Today is National Cherry Pie Day - probably in honor of that age-old myth about the father of our country, George Washington, and a cherry tree that met its demise...
So the recipe we're making today is based somewhat on this one.
Back in January, for National Pie Day, we did gluten free pie crusts from scratch. And, as much as I like using the "plain" pie dough for a whole host of yummy goodies, I don't like to use it that much for pie dough. It's true! It makes wonderful rolled-out sugar cookies, among other things, but since going gluten free, I really REALLY like the premade crusts I can get at Whole Foods.
They look like "real" pie crust. They taste like "real" pie crust. They act like "real" pie crust. Every time, no matter what!
The secret I've discovered with them is prebaking. And prebaking them on a preheated cookie sheet, which acts like one of those fancy baking stones. This process eliminates that soggy, gummy, rice flour mess in the center bottom of the crust. And yes, I even prebake my pie crusts for EVERY pie. EVERY pie. EVERY time. Seriously.
Today, we're going to do a cherry cobbler, and here we go...
SPH Gluten Free Cherry Cobbler
1 package of two premade frozen gluten free pie crusts from Whole Foods, defrosted and at room temperature (or you can use the kind that The Doughboy makes if you are not gluten free)
3 10-oz. packages frozen cherries, defrosted (be sure to keep the juice)
1/2 cup sugar
2 tablespoons lemon juice
3 tablespoons cornstarch
For the cobbler topping
1 of the two pie crusts
3 tablespoons sugar
1 teaspoon cinnamon (more or less to taste)
Preheat the oven to 325. Place a cookie sheet, covered with foil, in the oven when you turn it on. When the oven has preheated, separate the two crusts, and place beans or baking weights on parchment paper inside one of them. This is the one that will go on the cookie sheet. Bake for about 30 minutes.
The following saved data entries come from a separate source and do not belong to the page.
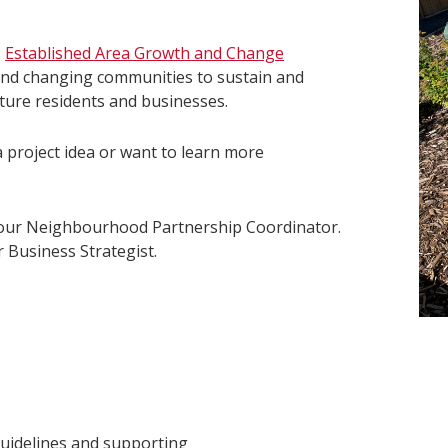
s
Established Area Growth and Change
 and changing communities to sustain and
future residents and businesses.
a project idea or want to learn more
your Neighbourhood Partnership Coordinator.
 Business Strategist.
guidelines and supporting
While your base crust is prebaking, in a large mixing bowl, combine cherries (with their juice), sugar, lemon juice and cornstarch. Stir well to combine. In a separate mixing bowl, take the other pie crust and crumble it in. I used a fork to pull bits and pieces from the pan, then just crumbled it with my fingers. Stir in cinnamon and sugar to combine well. I used the same fork, and it worked pretty well.
When the pie crust is done, remove it from the oven. Turn the oven temperature up to 350. Remove parchment and beans/weights from pie crust. CAREFULLY add the cherry filling. Crumble the cobbler topping over the cherries, and place the whole thing (cookie sheet and all) into your oven. Bake again for another 30 minutes, then turn off the oven. Allow cobbler to cool.
Serve with whipped cream, non-dairy whipped topping, or ice cream as desired, and enjoy!